• Your goal:
For each line below that contains the word "其他乐谱", make a copy.

• Source information:
========

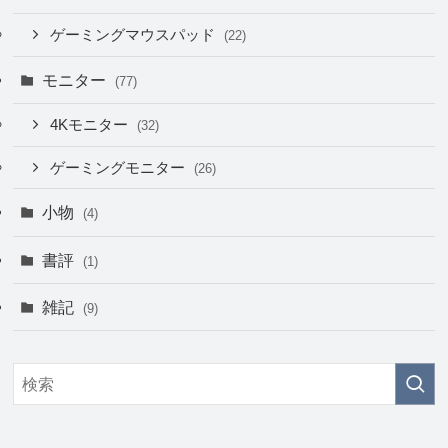
ゲーミングマウスパッド
(22)
モニター
(77)
4Kモニター
(32)
ゲーミングモニター
(26)
小物
(4)
書評
(1)
雑記
(9)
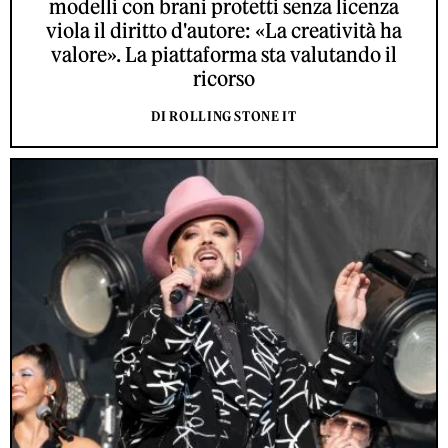
modelli con brani protetti senza licenza
viola il diritto d'autore: «La creatività ha
valore». La piattaforma sta valutando il
ricorso
DI ROLLING STONE IT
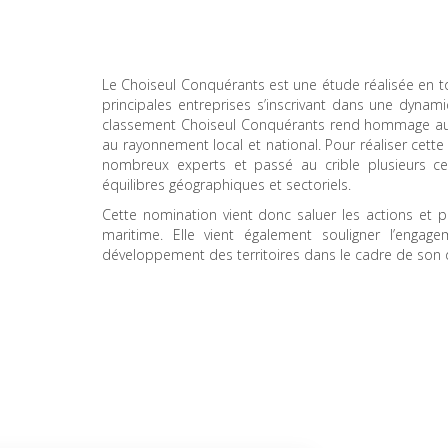
Le Choiseul Conquérants est une étude réalisée en tout
principales entreprises s’inscrivant dans une dynam
classement Choiseul Conquérants rend hommage aux en
au rayonnement local et national. Pour réaliser cette
nombreux experts et passé au crible plusieurs ce
équilibres géographiques et sectoriels.
Cette nomination vient donc saluer les actions et p
maritime. Elle vient également souligner l’enga
développement des territoires dans le cadre de son d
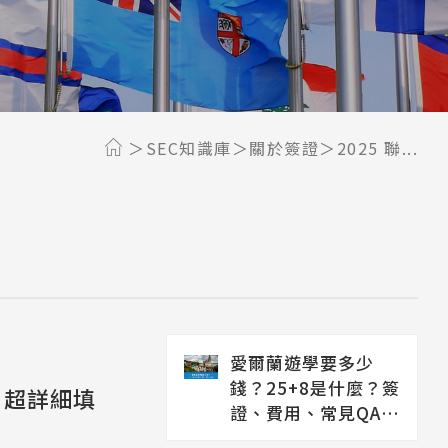
SEC知識庫
關於簽證
2025 聯...
愛爾蘭遊學要多少
錢？25+8是什麼？簽
m 超詳細填
證、費用、常見QA解
析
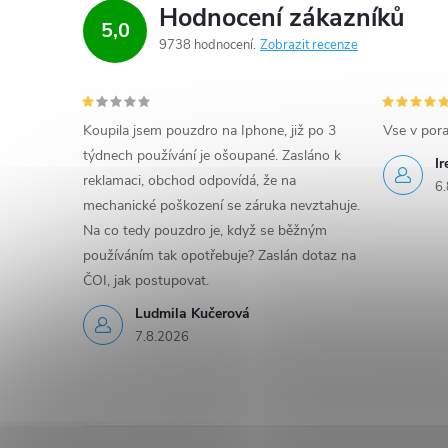
Hodnocení zákazníků
5,0
9738 hodnocení
Zobrazit recenze
Koupila jsem pouzdro na Iphone, již po 3
Vse v por
týdnech používání je ošoupané. Zasláno k
I
reklamaci, obchod odpovídá, že na
6.
mechanické poškození se záruka nevztahuje.
Na co tedy pouzdro je, když se běžným
používáním tak opotřebuje? Zaslán dotaz na
ČOI, jak postupovat.
Ludmila Kučerová
7.8.2026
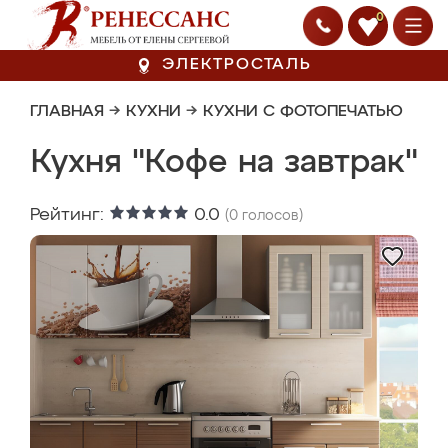
0
ЭЛЕКТРОСТАЛЬ
ГЛАВНАЯ
→
КУХНИ
→
КУХНИ С ФОТОПЕЧАТЬЮ
Кухня "Кофе на завтрак"
Рейтинг:
0.0
(
0
голосов)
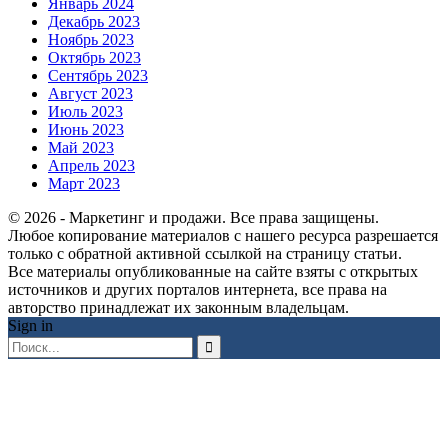
Январь 2024
Декабрь 2023
Ноябрь 2023
Октябрь 2023
Сентябрь 2023
Август 2023
Июль 2023
Июнь 2023
Май 2023
Апрель 2023
Март 2023
© 2026 - Маркетинг и продажи. Все права защищены.
Любое копирование материалов с нашего ресурса разрешается
только с обратной активной ссылкой на страницу статьи.
Все материалы опубликованные на сайте взяты с открытых
источников и других порталов интернета, все права на
авторство принадлежат их законным владельцам.
Sign in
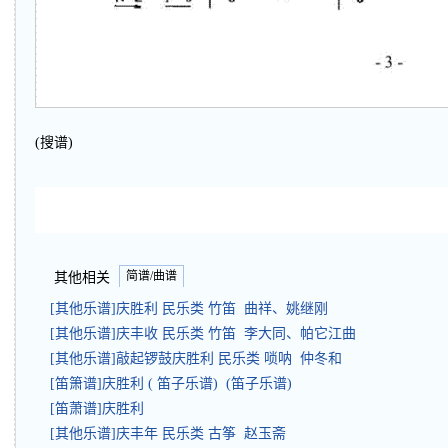
(搜谱)
简谱/曲谱
其他相关
[其他乐谱]庆胜利 民乐类 竹笛 曲祥、姚继刚
[其他乐谱]庆丰收 民乐类 竹笛 李大同、帕它江曲
[其他乐谱]敲起锣鼓庆胜利 民乐类 唢呐 仲冬和
[笛箫谱]庆胜利 ( 笛子乐谱) (笛子乐谱)
[笛萧谱]庆胜利
[其他乐谱]庆丰年 民乐类 古筝 赵玉斋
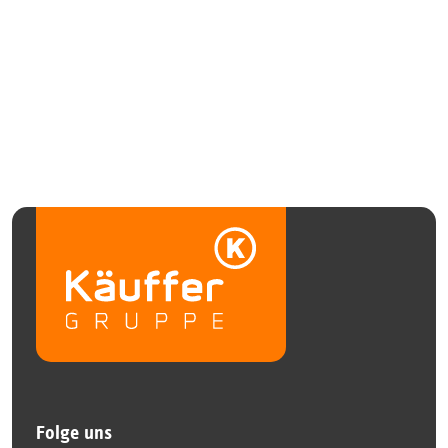
Folge uns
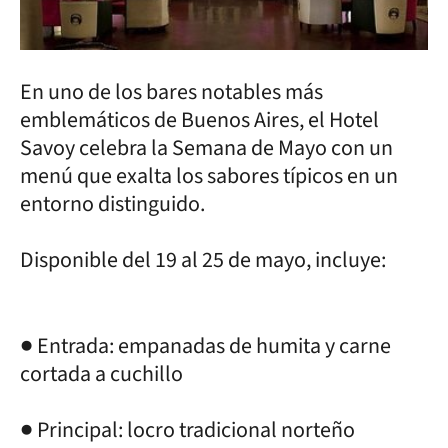
En uno de los bares notables más
emblemáticos de Buenos Aires, el Hotel
Savoy celebra la Semana de Mayo con un
menú que exalta los sabores típicos en un
entorno distinguido.
Disponible del 19 al 25 de mayo, incluye:
● Entrada: empanadas de humita y carne
cortada a cuchillo
● Principal: locro tradicional norteño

========

• Solution to this exercise:
[其他乐谱]庆胜利 民乐类 竹笛 曲祥、姚继刚
[其他乐谱]庆丰收 民乐类 竹笛 李大同、帕它江曲
[其他乐谱]敲起锣鼓庆胜利 民乐类 唢呐 仲冬和
[其他乐谱]庆丰年 民乐类 古筝 赵玉斋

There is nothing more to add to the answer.